Still, it is the dedication of the leading performers that make or break these movies. With Rylance popping on his best Yorkshireman accent and Hawkins continuing her new role in the eye of British cinema (as she did with the dull notions of The Lost King), this Craig Roberts-directed piece picks up its exact theme. BBC Two movie showcase, starting at 8pm and wrapping up just in time for the news. What a world. What a film. The Phantom of the Open has charisma and charm to it. Much of that can be placed on the shoulders of Roberts, who has come into strong form behind the camera after Eternal Beauty. Here, like there, he relies on a heavy-set collection of characters to start up a genuine and heartfelt feature. Even the cold and empty hearts stuck watching this on a Saturday morning with quotas to fill will have a hard time hating it.

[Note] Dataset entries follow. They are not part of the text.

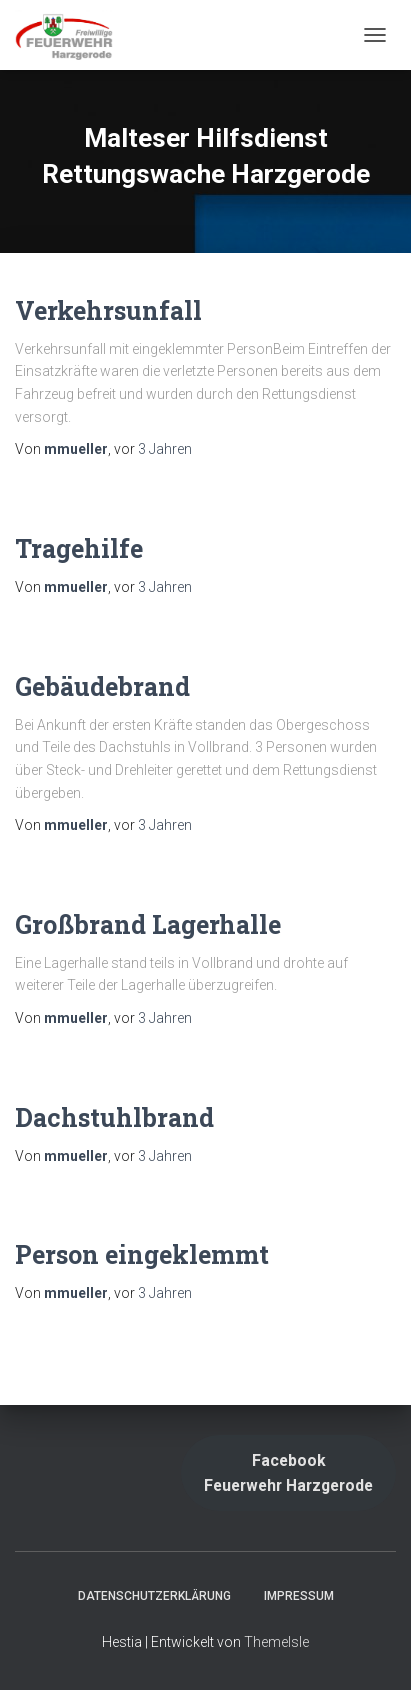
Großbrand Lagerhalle (148, 924)
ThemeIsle (276, 1642)
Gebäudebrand (102, 686)
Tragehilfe (79, 548)
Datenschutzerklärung (154, 1596)
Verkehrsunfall (108, 310)
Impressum (299, 1596)
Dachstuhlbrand (114, 1117)
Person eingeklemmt (142, 1254)
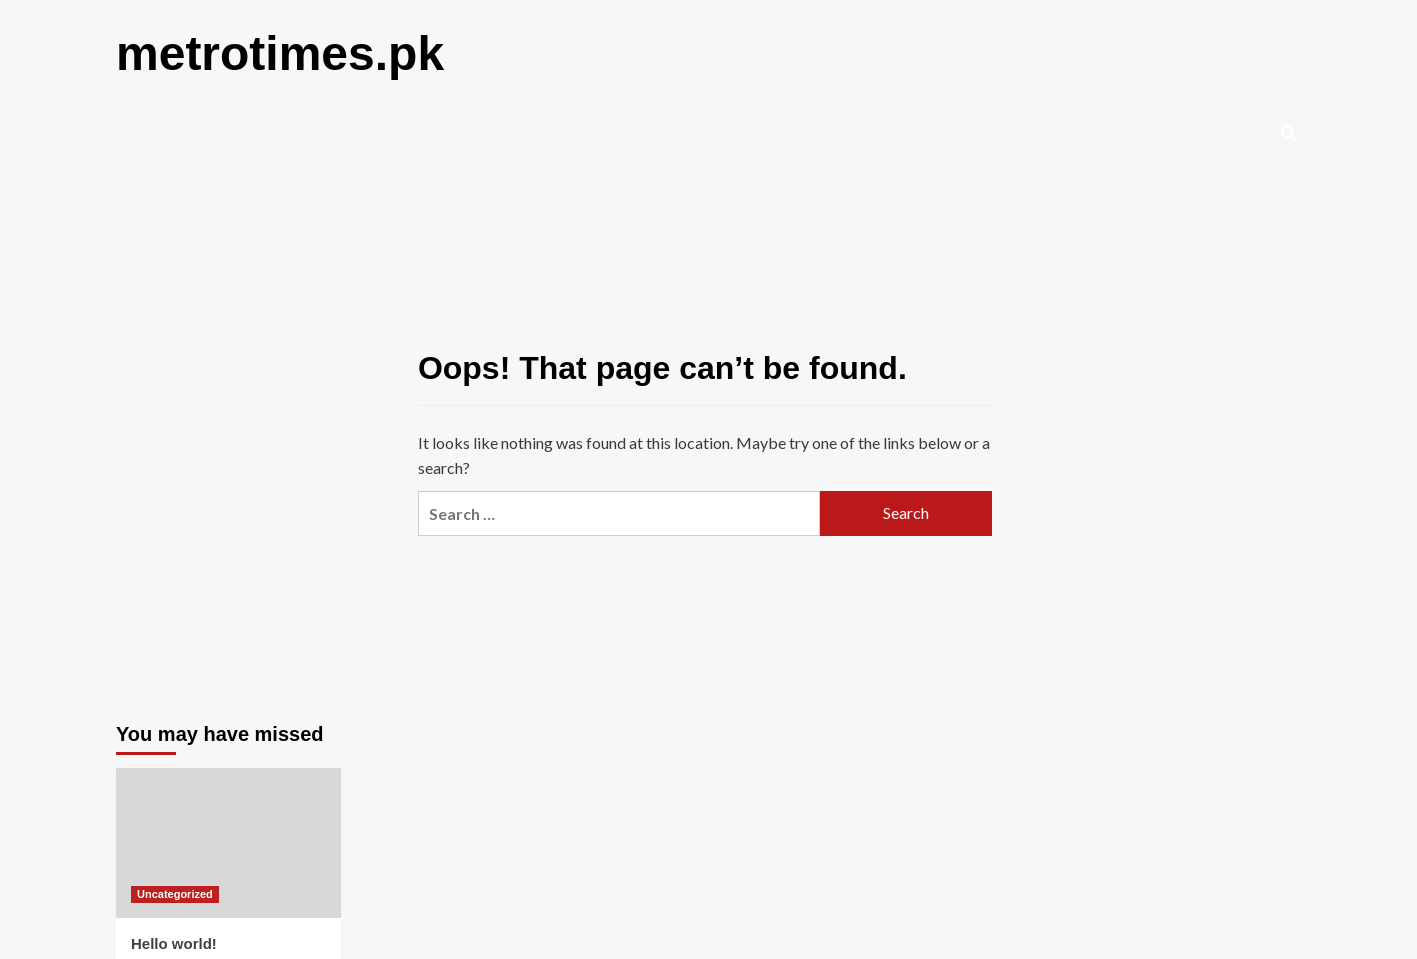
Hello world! (174, 943)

This is Maurice Flitcroft’s story and is nicely done. It is the family dynamic that pushes through so strongly. How dreams are held up by reality and the importance of family. Sacrifice made for the benefit of others who had not existed when charting the initial future. Roberts’ direction is spirited and colourful while maintaining the woes of redundancy and the local heroes that come and go. Nicely balanced and its dreamlike states and the inspiration that can click from almost nothing is a wonderful call-back to the early 2000s of British filmmaking that was hopeful of science fiction being used as an everyday explosion. The British Open makes for a comical place, with Rylance strapped into the suit of the Gods as he describes it, standing tall and out of place.

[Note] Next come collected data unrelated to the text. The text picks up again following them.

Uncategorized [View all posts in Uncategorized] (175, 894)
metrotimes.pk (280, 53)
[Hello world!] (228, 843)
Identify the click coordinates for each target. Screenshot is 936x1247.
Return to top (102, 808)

Even with optimism comes a frank and honest look at the lives of working-class struggles. Out of work woes, the community spirit that so many look back on with fondness and struggle to find in the modern day, The Phantom of the Open is a definite nostalgia pop for those that remember the 1970s, but it has a modern heart to it. There is a pursuit of rebellion here too. Stuffy and ignorant powers that be are duped and buggered by confidence elsewhere. Good. Flitcroft may have made a mockery of The British Open, and that is his prerogative. He did a world of good in angering stuffy groups and the so-called spectacle of golfing clubs. The Phantom of the Open makes caricature villains from the likes of Rhys Ifans and enjoys some considerable, well-maintained scenes in doing so.